--- START ---
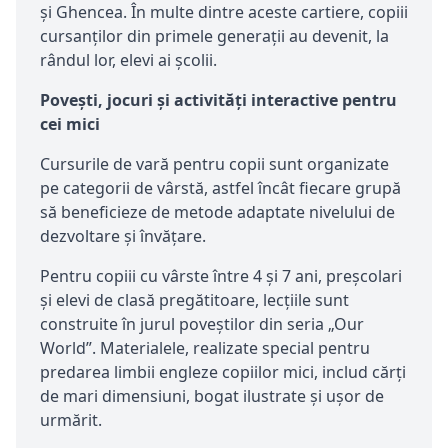
și Ghencea. În multe dintre aceste cartiere, copiii
cursanților din primele generații au devenit, la
rândul lor, elevi ai școlii.
Povești, jocuri și activități interactive pentru
cei mici
Cursurile de vară pentru copii sunt organizate
pe categorii de vârstă, astfel încât fiecare grupă
să beneficieze de metode adaptate nivelului de
dezvoltare și învățare.
Pentru copiii cu vârste între 4 și 7 ani, preșcolari
și elevi de clasă pregătitoare, lecțiile sunt
construite în jurul poveștilor din seria „Our
World”. Materialele, realizate special pentru
predarea limbii engleze copiilor mici, includ cărți
de mari dimensiuni, bogat ilustrate și ușor de
urmărit.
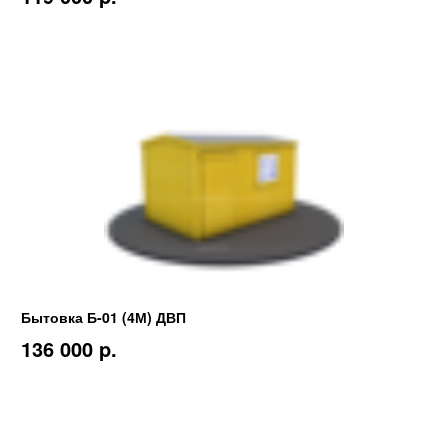
Бытовка Б-01 (4М) ДВП
136 000 p.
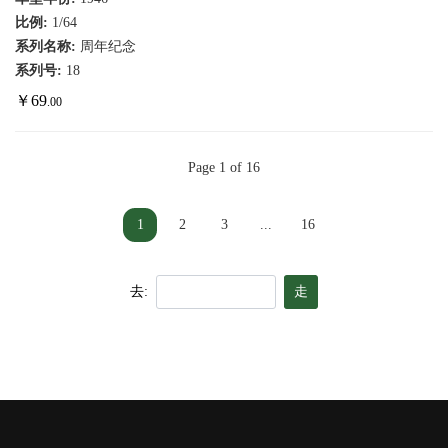
比例:
1/64
系列名称:
周年纪念
系列号:
18
￥
69
.00
Page 1 of 16
1
2
3
...
16
去:
走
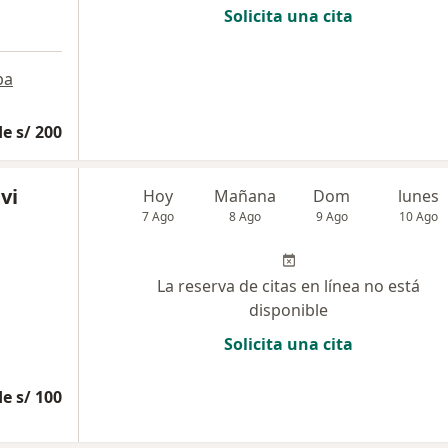
Solicita una cita
pa
e s/ 200
vi
Hoy
Mañana
Dom
lunes
7 Ago
8 Ago
9 Ago
10 Ago
La reserva de citas en línea no está
disponible
Solicita una cita
e s/ 100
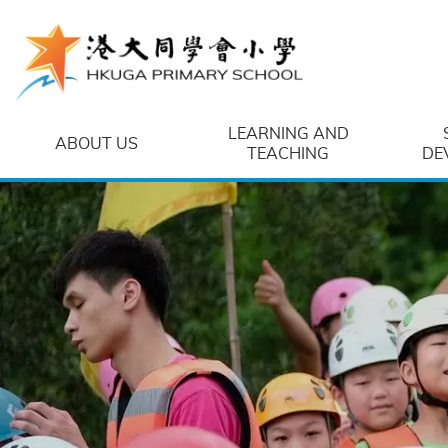
Skip to main content
LEARNING AND
ABOUT US
TEACHING
DE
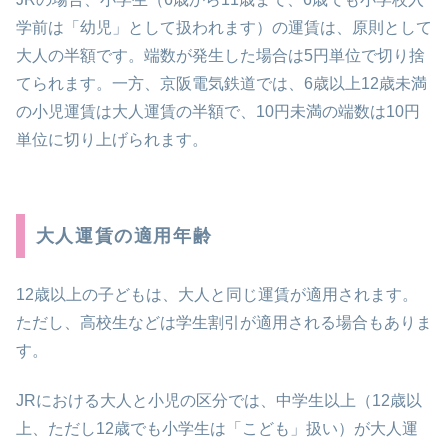
学前は「幼児」として扱われます）の運賃は、原則として
大人の半額です。端数が発生した場合は5円単位で切り捨
てられます。一方、京阪電気鉄道では、6歳以上12歳未満
の小児運賃は大人運賃の半額で、10円未満の端数は10円
単位に切り上げられます。
大人運賃の適用年齢
12歳以上の子どもは、大人と同じ運賃が適用されます。
ただし、高校生などは学生割引が適用される場合もありま
す。
JRにおける大人と小児の区分では、中学生以上（12歳以
上、ただし12歳でも小学生は「こども」扱い）が大人運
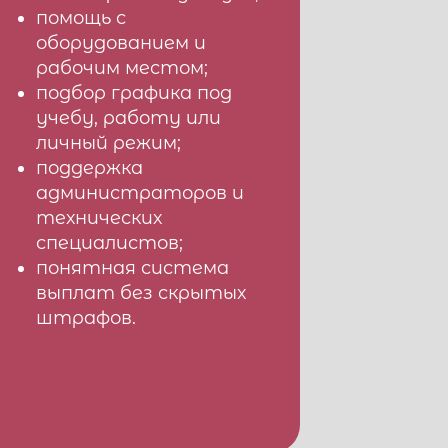
помощь с
оборудованием и
рабочим местом;
подбор графика под
учебу, работу или
личный режим;
поддержка
администраторов и
технических
специалистов;
понятная система
выплат без скрытых
штрафов.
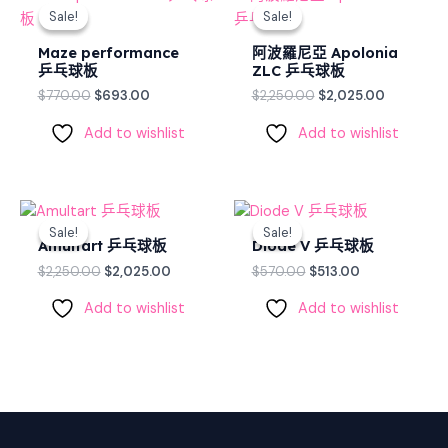
price
price
price
price
Sale!
Sale!
Sale!
Sale!
was:
is:
was:
is:
$770.00.
$693.00.
$2,250.00.
$2,025.00
Maze performance
阿波羅尼亞 Apolonia
乒乓球板
ZLC 乒乓球板
$
770.00
$
693.00
$
2,250.00
$
2,025.00
Add to wishlist
Add to wishlist
Original
Current
Original
Current
price
price
price
price
Sale!
Sale!
Sale!
Sale!
was:
is:
was:
is:
Amultart 乒乓球板
Diode V 乒乓球板
$2,250.00.
$2,025.00.
$570.00.
$513.00.
$
2,250.00
$
2,025.00
$
570.00
$
513.00
Add to wishlist
Add to wishlist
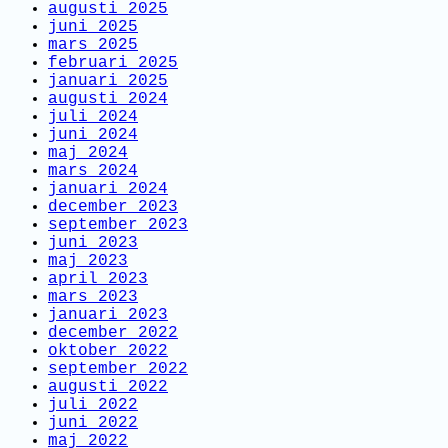
augusti 2025
juni 2025
mars 2025
februari 2025
januari 2025
augusti 2024
juli 2024
juni 2024
maj 2024
mars 2024
januari 2024
december 2023
september 2023
juni 2023
maj 2023
april 2023
mars 2023
januari 2023
december 2022
oktober 2022
september 2022
augusti 2022
juli 2022
juni 2022
maj 2022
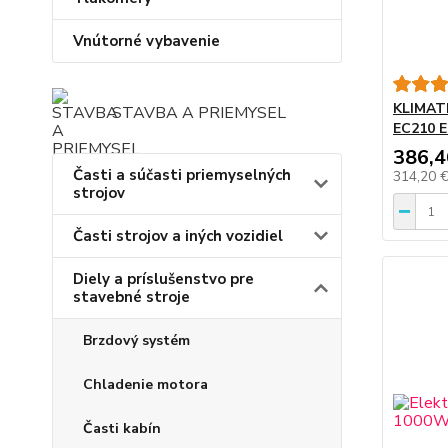
Vnútorné vybavenie
KLIMAT
STAVBA A PRIEMYSEL
EC210 E
386,4
Časti a súčasti priemyselných
314,20 
strojov
Časti strojov a iných vozidiel
Diely a príslušenstvo pre
stavebné stroje
Brzdový systém
Chladenie motora
Časti kabín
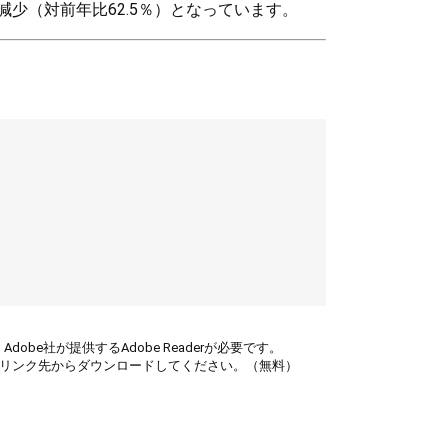
減少（対前年比62.5％）となっています。
obe社が提供するAdobe Readerが必要です。
ナーのリンク先からダウンロードしてください。（無料）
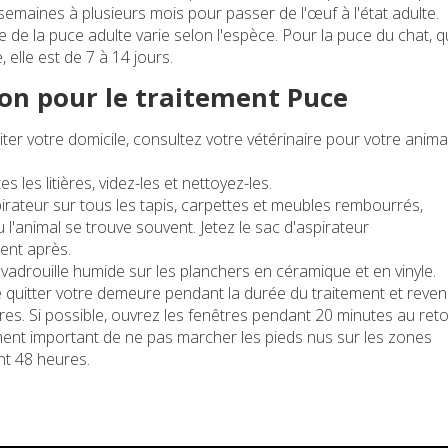
semaines à plusieurs mois pour passer de l'œuf à l'état adulte.
 de la puce adulte varie selon l'espèce. Pour la puce du chat, q
elle est de 7 à 14 jours.
on pour le traitement Puce
iter votre domicile, consultez votre vétérinaire pour votre anima
.
s les litières, videz-les et nettoyez-les.
irateur sur tous les tapis, carpettes et meubles rembourrés,
u l'animal se trouve souvent. Jetez le sac d'aspirateur
ent après.
adrouille humide sur les planchers en céramique et en vinyle.
 quitter votre demeure pendant la durée du traitement et reven
es. Si possible, ouvrez les fenêtres pendant 20 minutes au reto
ement important de ne pas marcher les pieds nus sur les zones
nt 48 heures.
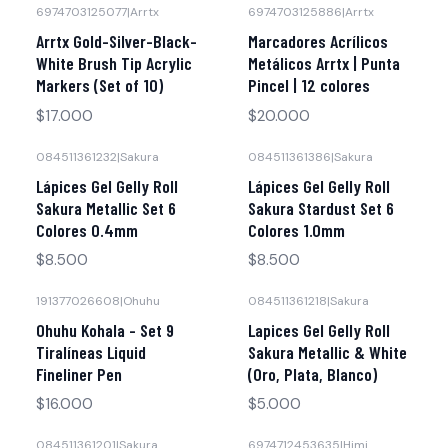
6974703125077
|
Arrtx
6974703125886
|
Arrtx
No disponible
Arrtx Gold-Silver-Black-
Marcadores Acrílicos
White Brush Tip Acrylic
Metálicos Arrtx | Punta
Markers (Set of 10)
Pincel | 12 colores
$17.000
$20.000
084511361232
|
Sakura
084511361386
|
Sakura
Lápices Gel Gelly Roll
Lápices Gel Gelly Roll
Sakura Metallic Set 6
Sakura Stardust Set 6
Colores 0.4mm
Colores 1.0mm
$8.500
$8.500
191377026608
|
Ohuhu
084511361218
|
Sakura
Ohuhu Kohala - Set 9
Lapices Gel Gelly Roll
Tiralíneas Liquid
Sakura Metallic & White
Fineliner Pen
(Oro, Plata, Blanco)
$16.000
$5.000
084511361201
|
Sakura
6974712453635
|
Himi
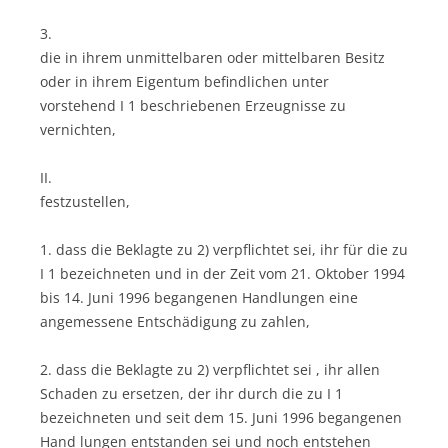
3.
die in ihrem unmittelbaren oder mittelbaren Besitz
oder in ihrem Eigentum befindlichen unter
vorstehend I 1 beschriebenen Erzeugnisse zu
vernichten,
II.
festzustellen,
1. dass die Beklagte zu 2) verpflichtet sei, ihr für die zu
I 1 bezeichneten und in der Zeit vom 21. Oktober 1994
bis 14. Juni 1996 begangenen Handlungen eine
angemessene Entschädigung zu zahlen,
2. dass die Beklagte zu 2) verpflichtet sei , ihr allen
Schaden zu ersetzen, der ihr durch die zu I 1
bezeichneten und seit dem 15. Juni 1996 begangenen
Hand lungen entstanden sei und noch entstehen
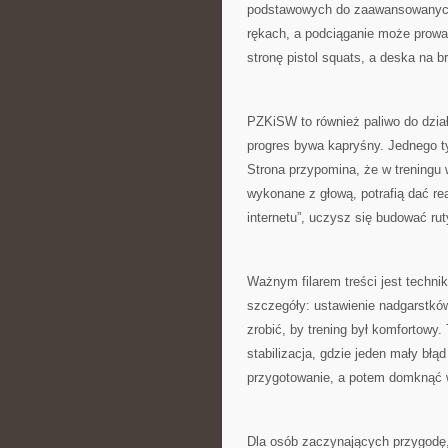
podstawowych do zaawansowanych
rękach, a podciąganie może prowa
stronę pistol squats, a deska na 
PZKiSW to również paliwo do dział
progres bywa kapryśny. Jednego t
Strona przypomina, że w treningu 
wykonane z głową, potrafią dać re
internetu”, uczysz się budować r
Ważnym filarem treści jest techn
szczegóły: ustawienie nadgarstków
zrobić, by trening był komfortowy
stabilizacja, gdzie jeden mały błą
przygotowanie, a potem domknąć 
Dla osób zaczynających przygodę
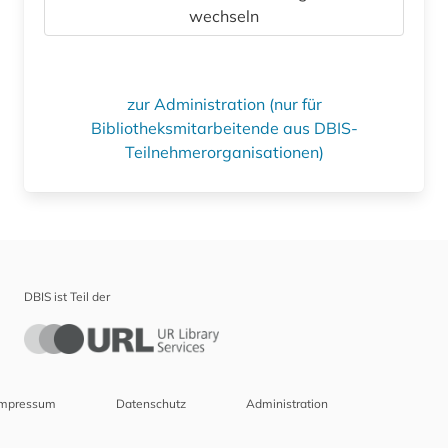
wechseln
zur Administration (nur für
Bibliotheksmitarbeitende aus DBIS-
Teilnehmerorganisationen)
DBIS ist Teil der
Impressum
Datenschutz
Administration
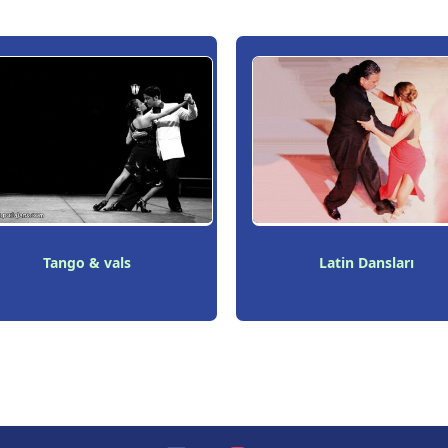
Tango & vals
Latin Dansları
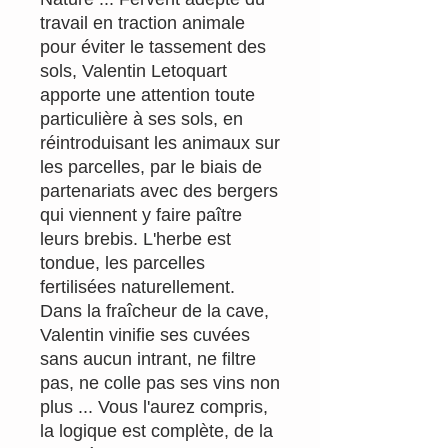
travail en traction animale
pour éviter le tassement des
sols, Valentin Letoquart
apporte une attention toute
particulière à ses sols, en
réintroduisant les animaux sur
les parcelles, par le biais de
partenariats avec des bergers
qui viennent y faire paître
leurs brebis. L'herbe est
tondue, les parcelles
fertilisées naturellement.
Dans la fraîcheur de la cave,
Valentin vinifie ses cuvées
sans aucun intrant, ne filtre
pas, ne colle pas ses vins non
plus ... Vous l'aurez compris,
la logique est complète, de la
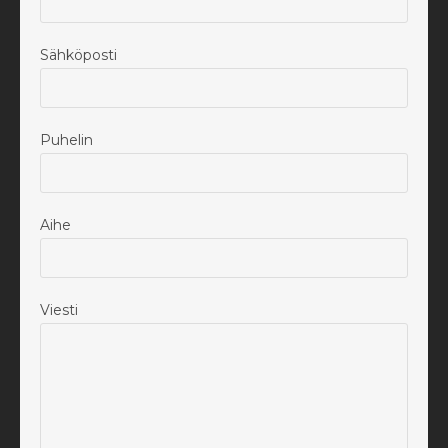
Sähköposti
Puhelin
Aihe
Viesti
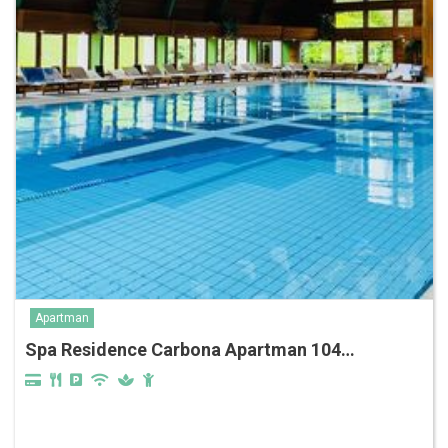
Apartman
Spa Residence Carbona Apartman 104…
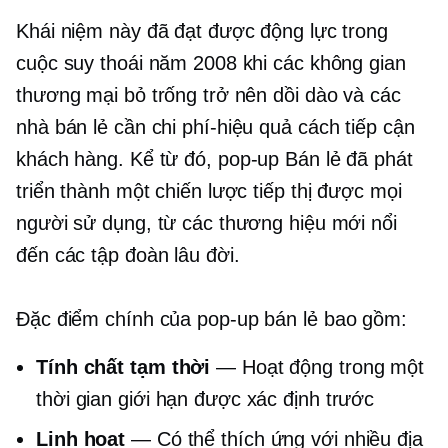
Khái niệm này đã đạt được động lực trong
cuộc suy thoái năm 2008 khi các không gian
thương mại bỏ trống trở nên dồi dào và các
nhà bán lẻ cần
chi phí-hiệu quả
cách tiếp cận
khách hàng. Kể từ đó,
pop-up
Bán lẻ đã phát
triển thành một chiến lược tiếp thị được mọi
người sử dụng, từ các thương hiệu mới nổi
đến các tập đoàn lâu đời.
Đặc điểm chính của
pop-up
bán lẻ bao gồm:
Tính chất tạm thời
— Hoạt động trong một
thời gian giới hạn được xác định trước
Linh hoạt
— Có thể thích ứng với nhiều địa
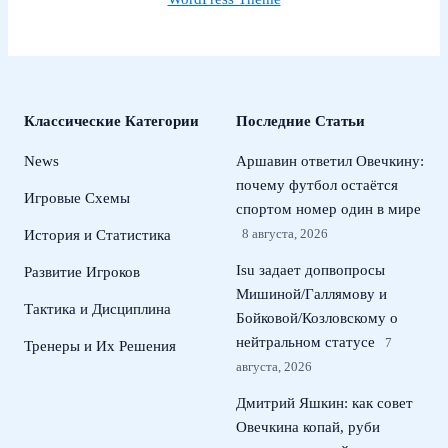
Классические Категории
Последние Статьи
News
Аршавин ответил Овечкину:
почему футбол остаётся
Игровые Схемы
спортом номер один в мире
8 августа, 2026
История и Статистика
Isu задает допвопросы
Развитие Игроков
Мишиной/Галлямову и
Тактика и Дисциплина
Бойковой/Козловскому о
нейтральном статусе
7
Тренеры и Их Решения
августа, 2026
Дмитрий Яшкин: как совет
Овечкина копай, руби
--- END ---
_What this task involves_
The copy should run from the first line of the material above through the line with "și elevi de clasă pregătitoare, lecțiile sunt", repeated exactly and without pictures.

_Task output_
și Ghencea. În multe dintre aceste cartiere, copiii
cursanților din primele generații au devenit, la
rândul lor, elevi ai școlii.
Povești, jocuri și activități interactive pentru
cei mici
Cursurile de vară pentru copii sunt organizate
pe categorii de vârstă, astfel încât fiecare grupă
să beneficieze de metode adaptate nivelului de
dezvoltare și învățare.
Pentru copiii cu vârste între 4 și 7 ani, preșcolari
și elevi de clasă pregătitoare, lecțiile sunt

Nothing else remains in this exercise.